The goal of creating a value-added system specifically for assessing the performance of speech-language pathologists (SLPs) would be to ensure that evaluation measures accurately reflect the unique role SLPs play in facilitating children's overall performance as well as their success in the school community. SLPs have an integral and active role in that community; in collaboration with other educators, they inform curriculum decisions. SLPs provide quality, culturally competent, assessment and treatment of communication disorders or difficulties for students in all educational settings, from pre-kindergarten through high school.

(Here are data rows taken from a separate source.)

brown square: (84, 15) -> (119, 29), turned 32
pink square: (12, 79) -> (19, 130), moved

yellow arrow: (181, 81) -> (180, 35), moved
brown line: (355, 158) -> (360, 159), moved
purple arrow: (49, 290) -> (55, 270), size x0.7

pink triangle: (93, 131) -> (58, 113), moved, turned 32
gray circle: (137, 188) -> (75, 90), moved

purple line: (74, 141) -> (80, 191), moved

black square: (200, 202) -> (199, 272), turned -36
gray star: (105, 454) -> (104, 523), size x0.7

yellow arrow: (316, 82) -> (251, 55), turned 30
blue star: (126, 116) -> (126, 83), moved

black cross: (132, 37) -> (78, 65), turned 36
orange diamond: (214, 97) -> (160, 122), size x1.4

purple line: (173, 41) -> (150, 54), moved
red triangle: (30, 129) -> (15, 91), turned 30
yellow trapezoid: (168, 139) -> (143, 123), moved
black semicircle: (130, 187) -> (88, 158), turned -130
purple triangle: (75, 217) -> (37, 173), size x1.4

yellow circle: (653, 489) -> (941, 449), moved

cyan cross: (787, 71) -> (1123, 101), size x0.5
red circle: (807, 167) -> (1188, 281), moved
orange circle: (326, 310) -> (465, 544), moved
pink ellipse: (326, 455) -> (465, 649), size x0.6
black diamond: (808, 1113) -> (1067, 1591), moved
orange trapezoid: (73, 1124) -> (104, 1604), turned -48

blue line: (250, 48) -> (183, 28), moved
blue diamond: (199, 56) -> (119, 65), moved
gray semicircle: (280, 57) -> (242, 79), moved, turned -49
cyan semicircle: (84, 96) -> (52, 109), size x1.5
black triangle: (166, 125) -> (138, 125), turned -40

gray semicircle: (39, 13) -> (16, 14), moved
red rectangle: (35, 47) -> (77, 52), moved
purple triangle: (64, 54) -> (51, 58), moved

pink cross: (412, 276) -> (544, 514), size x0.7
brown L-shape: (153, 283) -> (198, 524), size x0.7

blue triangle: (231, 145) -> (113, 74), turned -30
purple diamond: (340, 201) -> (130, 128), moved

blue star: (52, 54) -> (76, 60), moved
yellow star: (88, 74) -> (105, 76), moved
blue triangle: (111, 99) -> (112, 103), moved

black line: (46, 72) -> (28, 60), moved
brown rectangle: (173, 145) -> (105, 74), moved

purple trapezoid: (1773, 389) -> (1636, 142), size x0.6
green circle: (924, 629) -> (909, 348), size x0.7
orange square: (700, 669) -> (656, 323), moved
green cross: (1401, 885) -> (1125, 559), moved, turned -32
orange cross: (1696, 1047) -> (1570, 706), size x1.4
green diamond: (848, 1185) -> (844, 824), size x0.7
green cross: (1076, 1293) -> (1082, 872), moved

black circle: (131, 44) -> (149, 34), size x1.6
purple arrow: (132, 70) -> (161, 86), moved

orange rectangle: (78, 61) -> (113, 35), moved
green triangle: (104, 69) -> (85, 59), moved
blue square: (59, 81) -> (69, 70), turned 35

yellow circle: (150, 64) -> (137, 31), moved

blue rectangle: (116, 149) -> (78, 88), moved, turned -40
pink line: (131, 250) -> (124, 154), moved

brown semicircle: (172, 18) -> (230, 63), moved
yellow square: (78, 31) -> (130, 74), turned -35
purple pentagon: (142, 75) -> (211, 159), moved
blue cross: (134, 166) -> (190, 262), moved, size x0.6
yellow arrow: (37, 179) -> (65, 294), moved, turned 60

However, research on value-added assessment (VAA) has primarily focused on teachers, raising concerns about VAA's applicability to SLPs. With those concerns in mind, specific accountability measures-other than student performance on standardized tests-were reviewed. Of a range of measures-classroom observation, principal evaluation, instructional artifact (e.g., student progress log), portfolio, and teacher self-report-portfolio assessment, "classroom" observation, and "teacher" self-report appeared to be the most flexible and comprehensive options for evaluating SLPs.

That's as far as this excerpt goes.